FIG. 1 is an enlarged sectional view of the main part of the present invention, FIG. 2 is an overall explanatory diagram of the invention, FIG. 3 is an enlarged sectional view of the main part of the first arm according to the invention, and FIG. A-A
A sectional view of the main part along the line, Figure 5 is B-B in Figure 1.
FIG. 6 is an overall explanatory view of the conventional example, and FIG. 7 is a perspective view of the main portion of FIG. 6. 1...Industrial robot, 2...First arm, 3
...Second arm, 4...First hole, 5...Base,
6...Strut, 7...Cross roller bearing, 8
...Reduction gear, 9...Flex spline, 10...

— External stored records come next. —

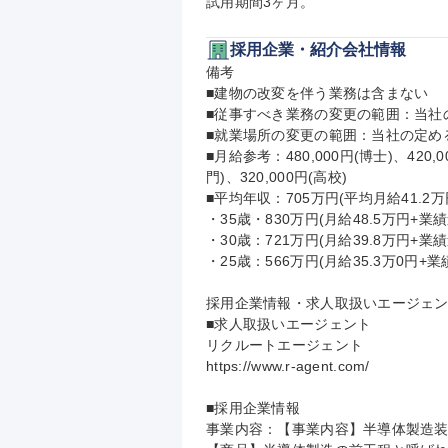
試用期間3ヶ月。
採用企業・紹介会社情報
備考

■建物の改変を伴う業務は含まない

■従事すべき業務の変更の範囲：当社
■就業場所の変更の範囲：当社の定める
■月給参考：480,000円(博士)、420,00
門)、320,000円(高校)

■平均年収：705万円(平均月給41.2万円
・35歳・830万円(月給48.5万円+業
・30歳：721万円(月給39.8万円+業
・25歳：566万円(月給35.3万0円+
採用企業情報・求人取扱いエージェン
■求人取扱いエージェント

リクルートエージェント

https://www.r-agent.com/

■採用企業情報

事業内容：【事業内容】半導体製造装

Circular spline, 11...1st motor, 1
2...First drive shaft, 13...Wave generator, 20...Rotating shaft portion, 25...Screw tightening unit, 26...Chuck unit, 27...Chuck pawl, 28...Flange portion, 29...No. 1 screw hole, 30...1st prepared hole, 31...2nd screw hole, 3
2...First bolt, 33...Stopper, 34...
2nd pilot hole, 35...2nd bolt, 36...dog,
37...sensor, 51...stopper device, 52...
...stopper ring, 53...notch.

Claims (1)

[Scope of Claims] 1. A first arm is fitted into a support column, and the first arm is configured to be rotatable along the support support, while a flange portion is provided at the lower end of the support support, and the flange portion is configured to abut against the base. The support is placed in the flange, and a plurality of through holes are drilled at equal intervals in this flange, and the through holes are alternately used as screw holes and pilot holes, while the base is provided with holes corresponding to the pilot holes. The same number of screw holes are drilled through the lever and these are fixed with bolts, and a stopper having a pilot hole at a position corresponding to the two adjacent through holes is fixed to one of the bolts, and this stopper is fixed to one of the bolts. An industrial robot characterized in that the other pilot hole of the flange portion is arranged in correspondence with the screw hole of the flange portion, and these are fixed with another bolt.